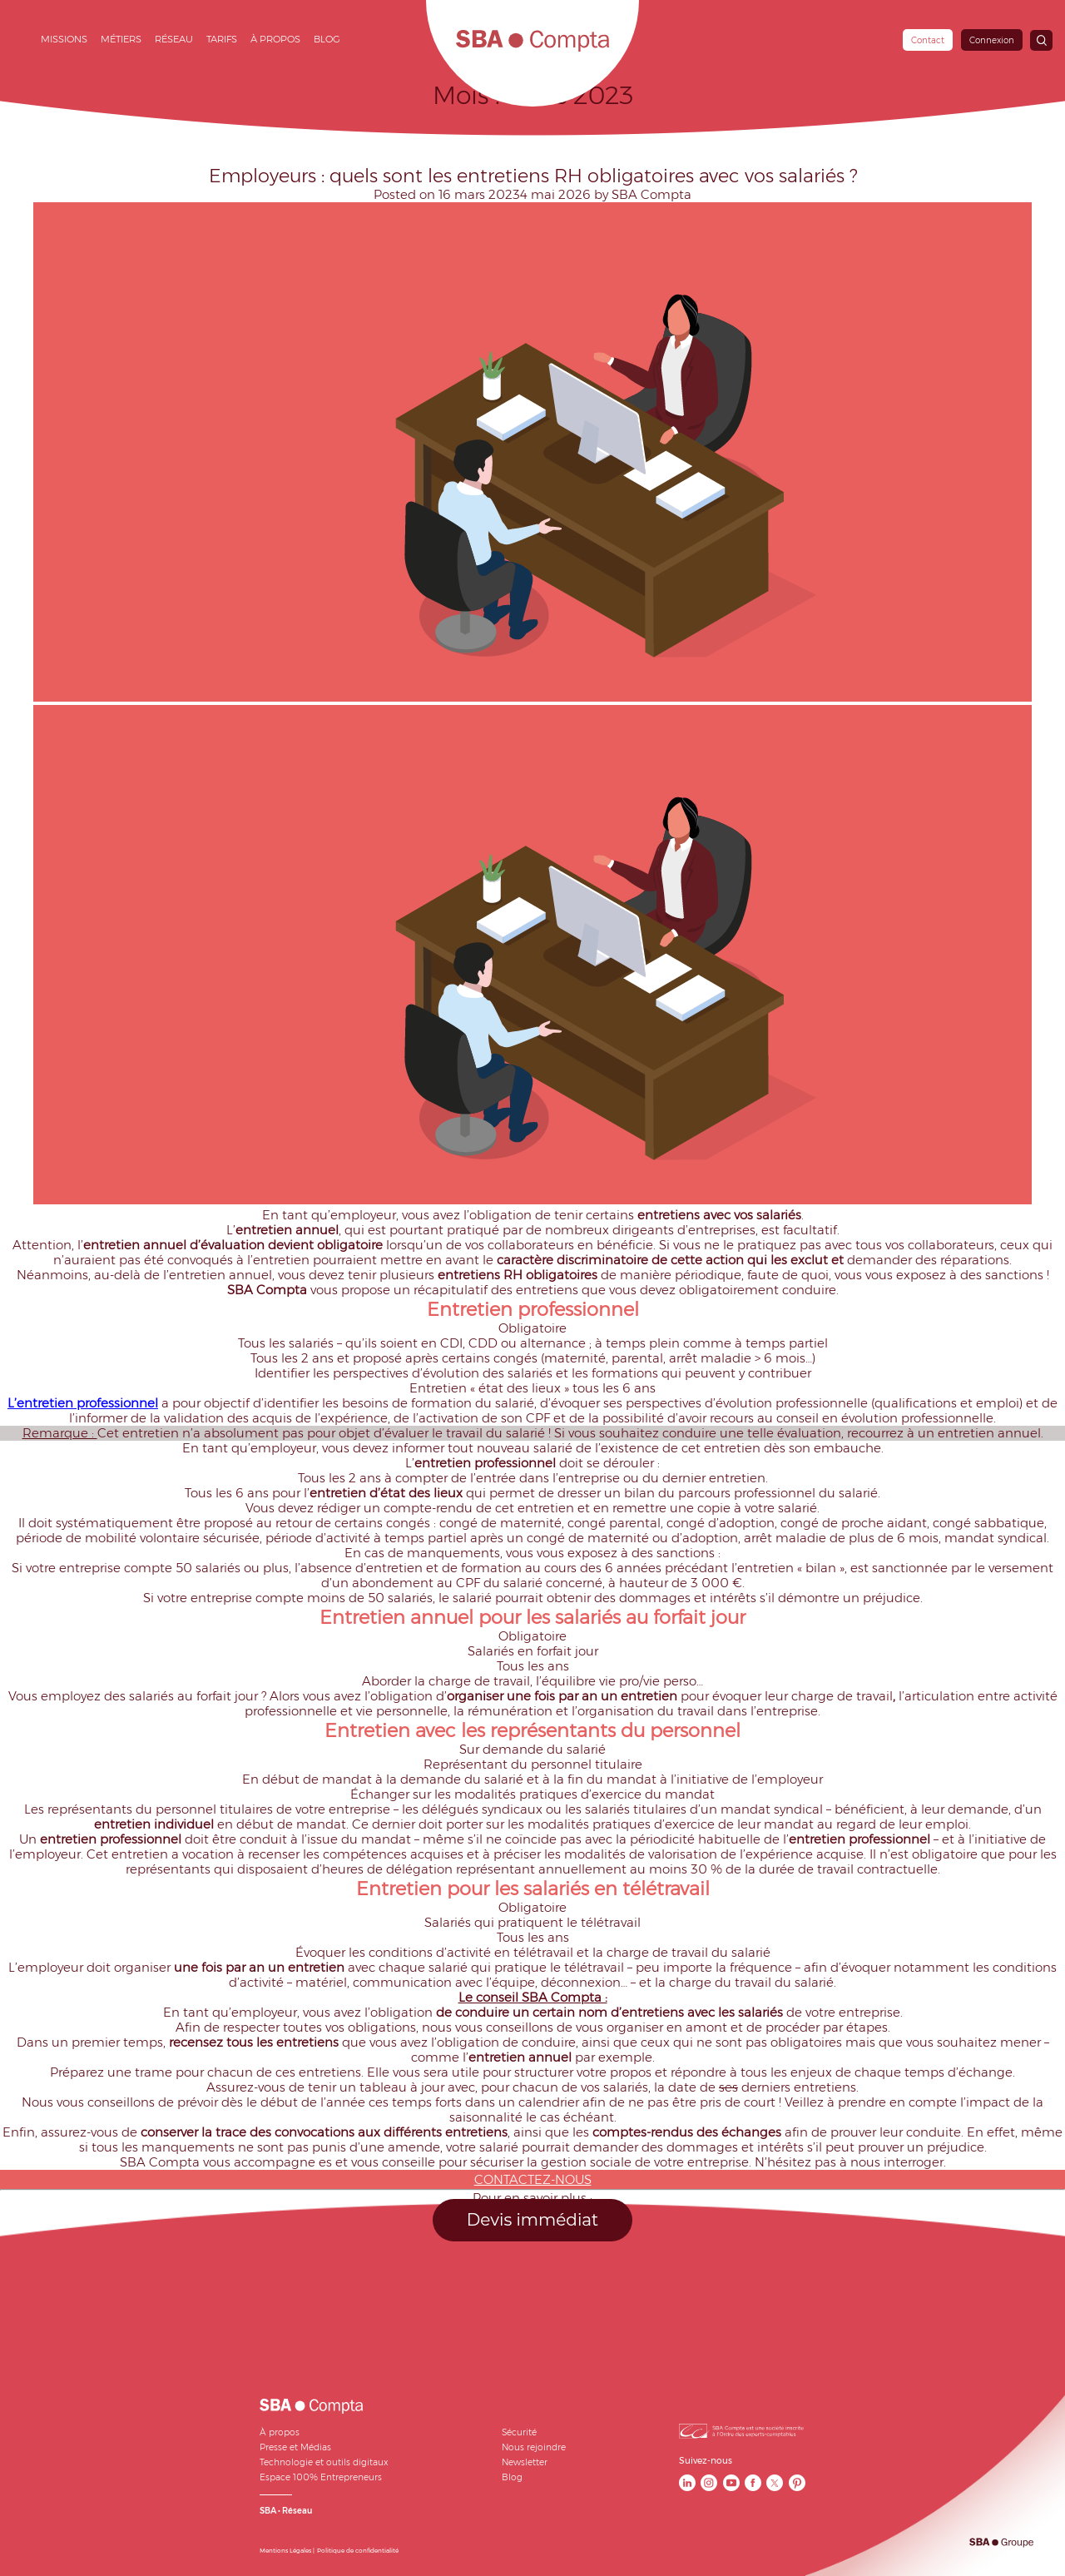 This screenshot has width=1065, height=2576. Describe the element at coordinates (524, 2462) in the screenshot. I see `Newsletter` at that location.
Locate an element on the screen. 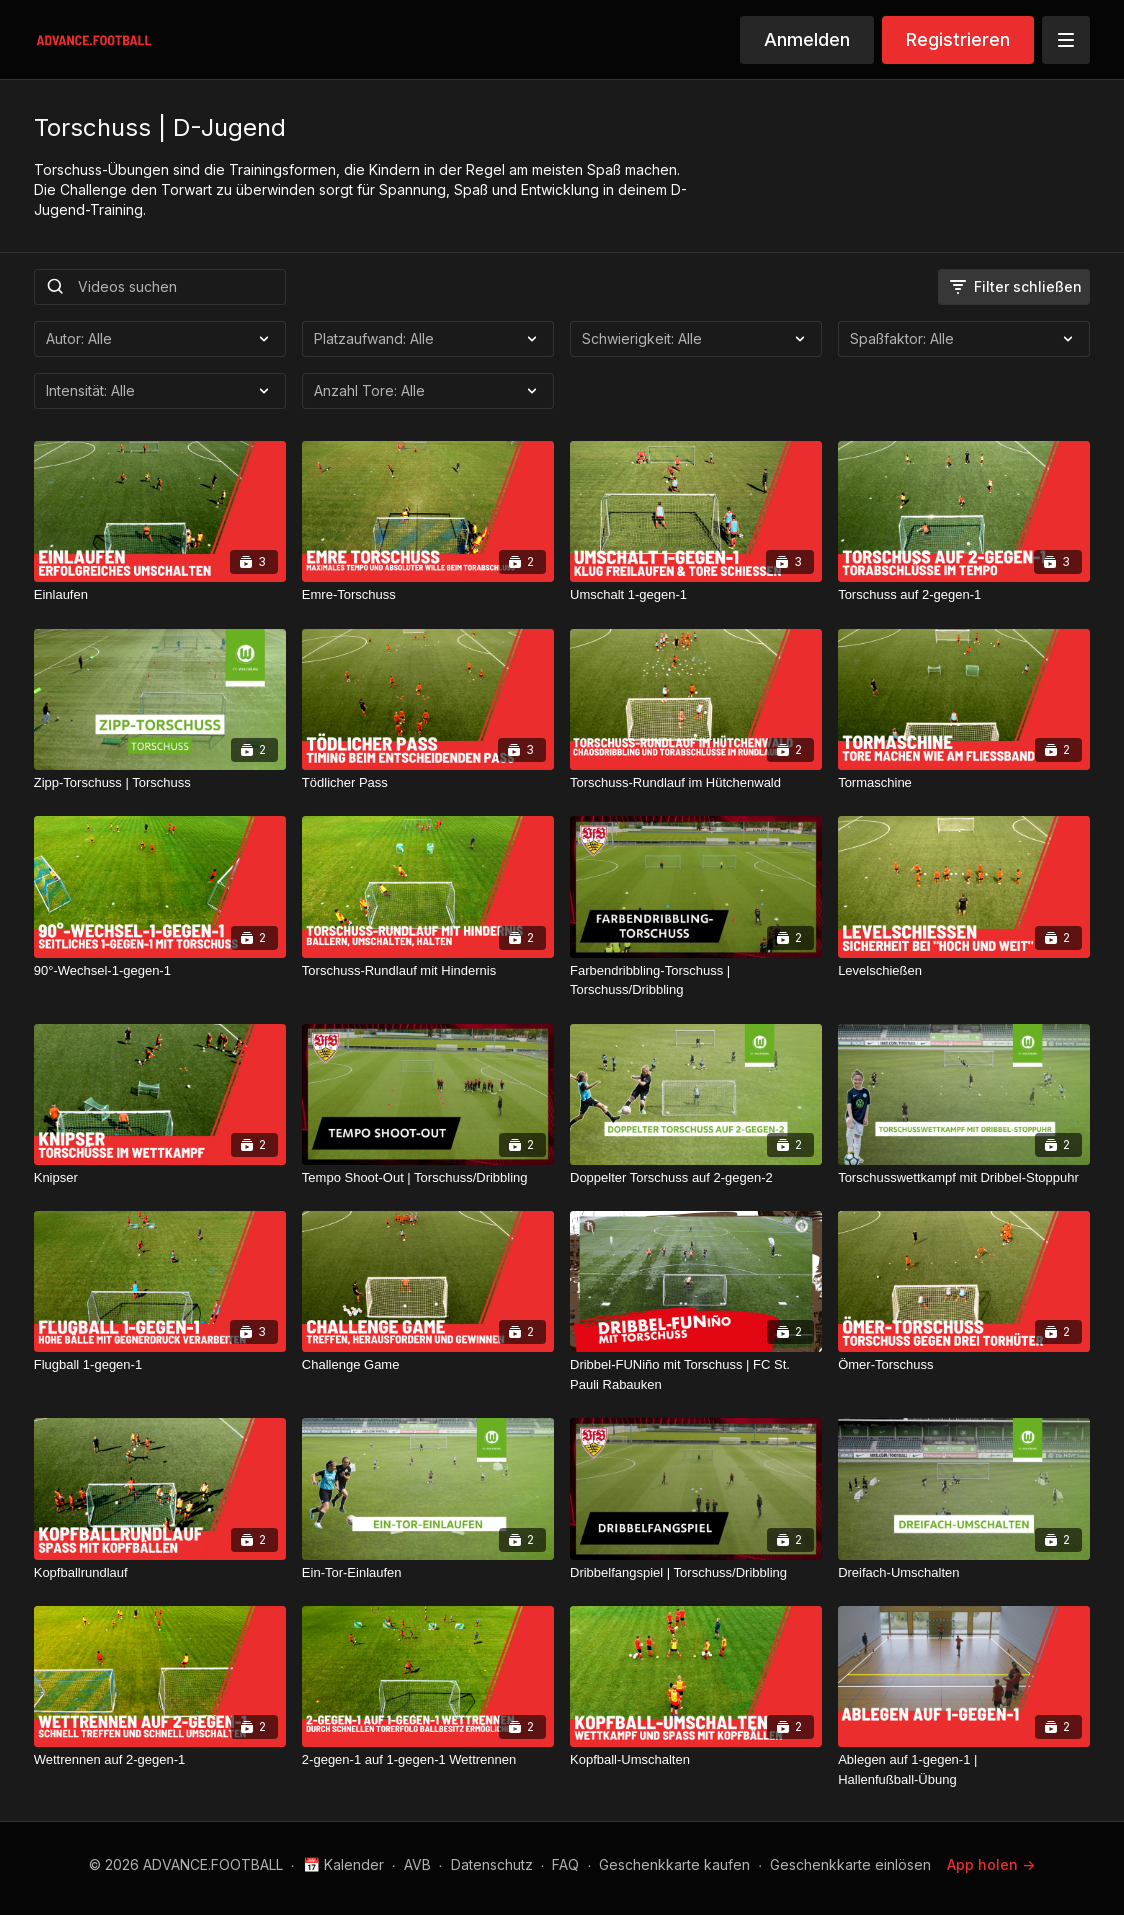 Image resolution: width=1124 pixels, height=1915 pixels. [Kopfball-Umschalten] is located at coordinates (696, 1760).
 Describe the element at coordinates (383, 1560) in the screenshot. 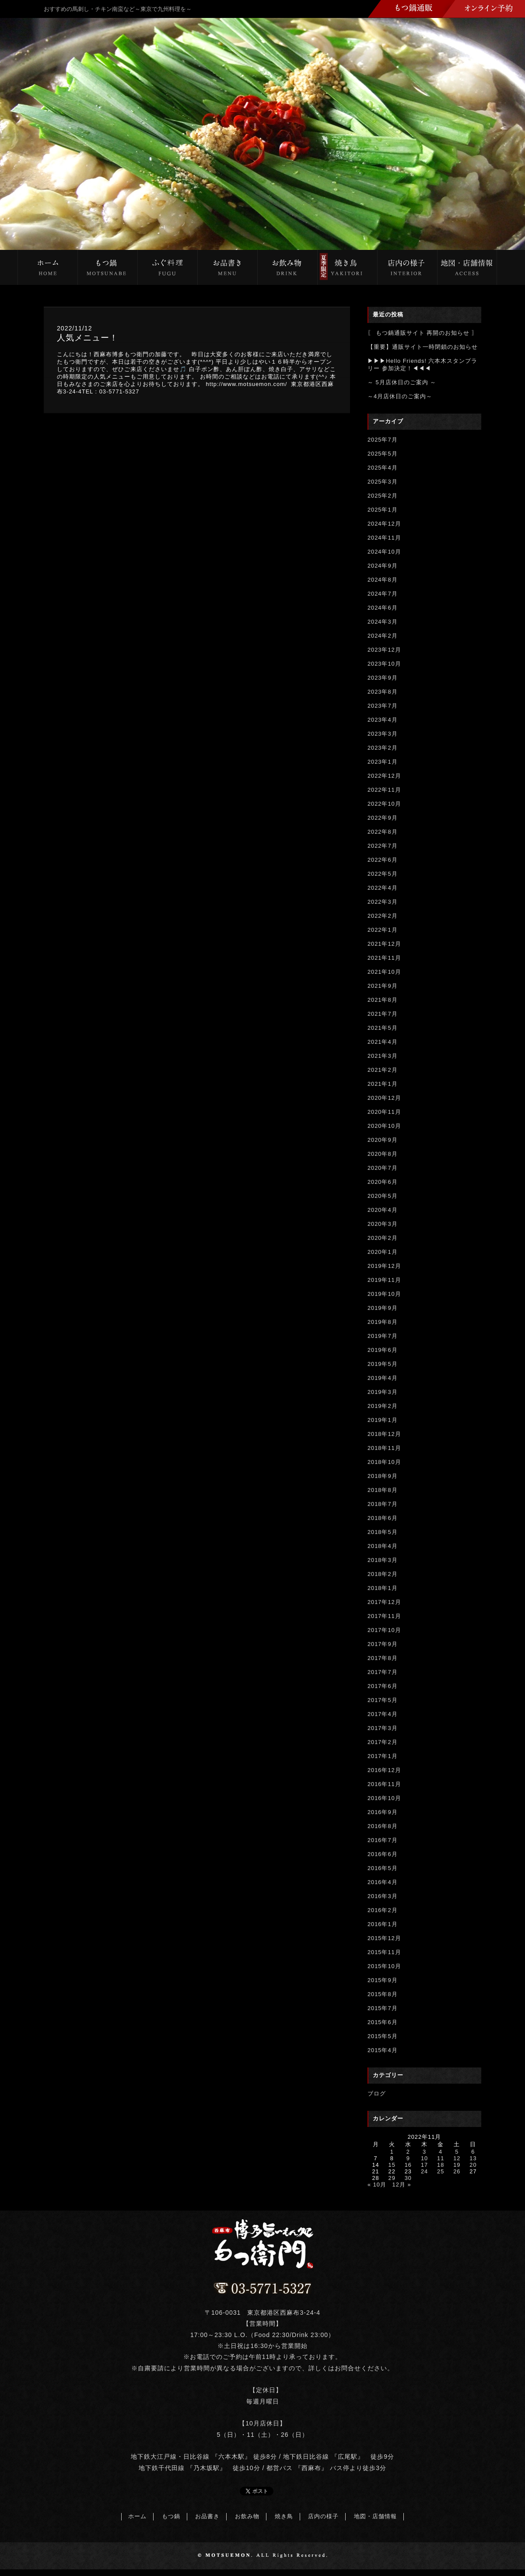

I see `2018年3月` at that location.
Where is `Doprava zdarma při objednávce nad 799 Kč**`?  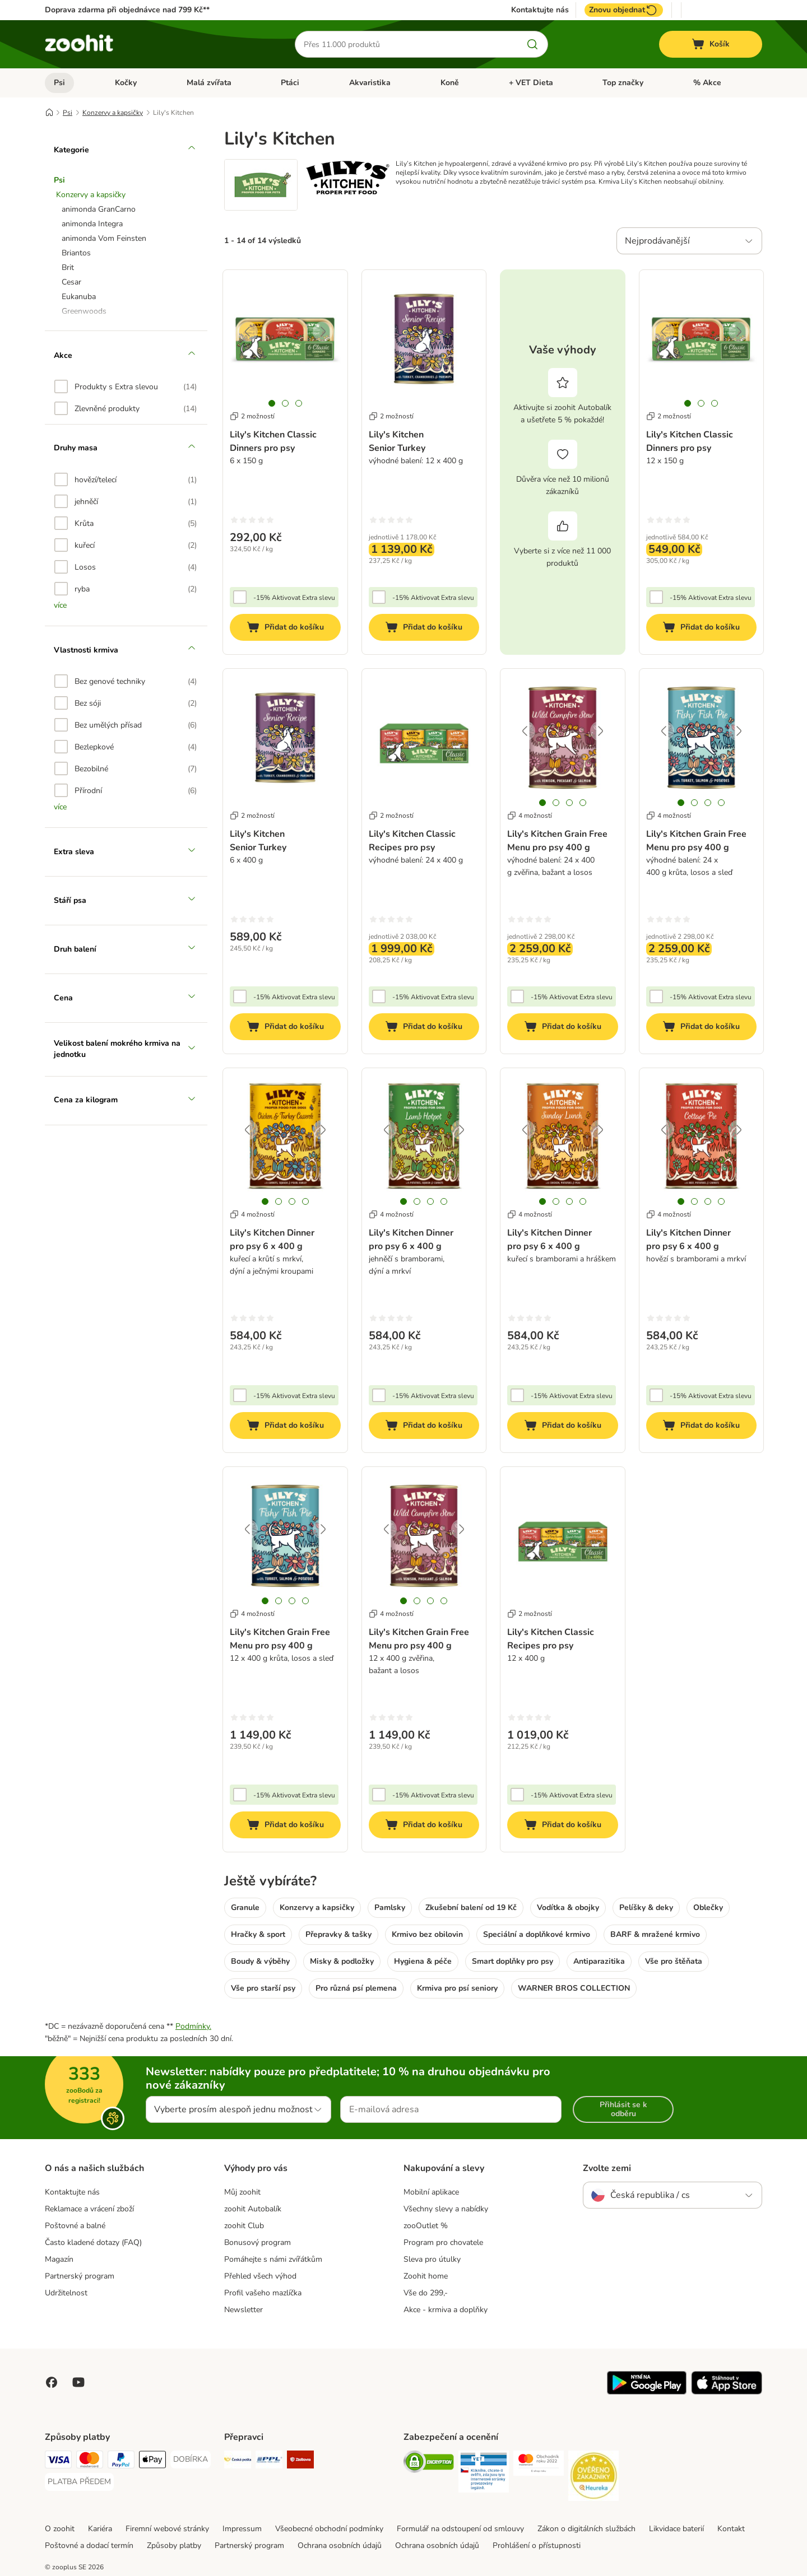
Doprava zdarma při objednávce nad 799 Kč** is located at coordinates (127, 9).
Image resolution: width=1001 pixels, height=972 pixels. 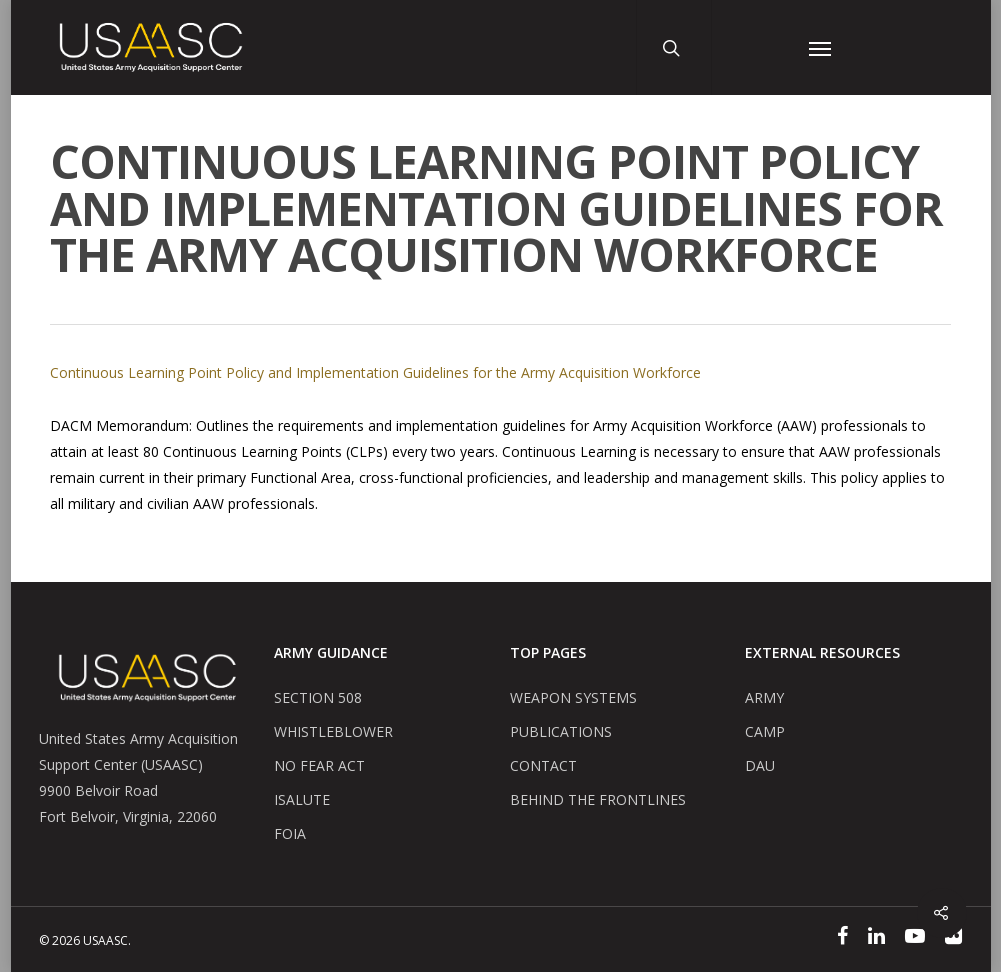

****

Retype, without any picture, exactly the lines from the one with "Describe the element at coordinates (383, 1560)" through the end of the entries, inclusive.

 Describe the element at coordinates (383, 1560) in the screenshot. 

I see `2018年3月` at that location.
Where is `Doprava zdarma při objednávce nad 799 Kč**`?  
Doprava zdarma při objednávce nad 799 Kč** is located at coordinates (127, 9).
Image resolution: width=1001 pixels, height=972 pixels. 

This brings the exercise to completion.